Burr Steven A, Whittle John, Fairclough Lucy C, Coombes Lee, Todd Ian
Collaboration for the Advancement of Medical Education Research and Assessment (CAMERA), Peninsula Schools of Medicine and Dentistry, Plymouth University, Devon, PL4 8AA, UK.
School of Medicine, University of Nottingham, Queen's Medical Centre, Nottingham, NG7 2UH, UK.
BMC Med Educ. 2016 Jan 28;16:34. doi: 10.1186/s12909-016-0555-y.
Fixed mark grade boundaries for non-linear assessment scales fail to account for variations in assessment difficulty. Where assessment difficulty varies more than ability of successive cohorts or the quality of the teaching, anchoring grade boundaries to median cohort performance should provide an effective method for setting standards.
This study investigated the use of a modified Hofstee (MH) method for setting unsatisfactory/satisfactory and satisfactory/excellent grade boundaries for multiple choice question-style assessments, adjusted using the cohort median to obviate the effect of subjective judgements and provision of grade quotas.

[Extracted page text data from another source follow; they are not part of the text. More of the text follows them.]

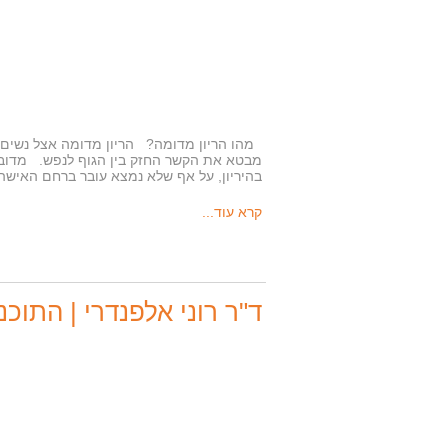
מהו הריון מדומה? הריון מדומה אצל נשים (ו
מבטא את הקשר החזק בין הגוף לנפש. מדובר 
בהיריון, על אף שלא נמצא עובר ברחם האישה
קרא עוד...
ד"ר רוני אלפנדרי | התוכ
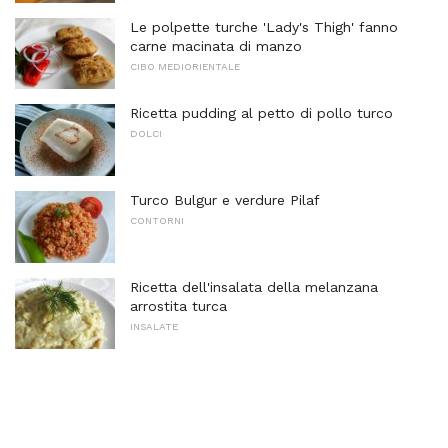
Le polpette turche 'Lady's Thigh' fanno
carne macinata di manzo
CIBO MEDIORIENTALE
Ricetta pudding al petto di pollo turco
DOLCI
Turco Bulgur e verdure Pilaf
CONTORNI
Ricetta dell'insalata della melanzana
arrostita turca
INSALATE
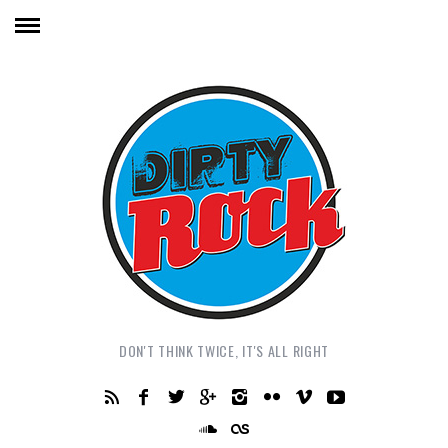
DON'T THINK TWICE, IT'S ALL RIGHT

Outcomes for the MH method were compared with formula scoring/correction for guessing (FS/CFG) for 11 assessments, indicating that there were no significant differences between MH and FS/CFG in either the effective unsatisfactory/satisfactory grade boundary or the proportion of unsatisfactory graded candidates (p > 0.05). However the boundary for excellent performance was significantly higher for MH (p < 0.01), and the proportion of candidates returned as excellent was significantly lower (p < 0.01). MH also generated performance profiles and pass marks that were not significantly different from those given by the Ebel method of criterion-referenced standard setting.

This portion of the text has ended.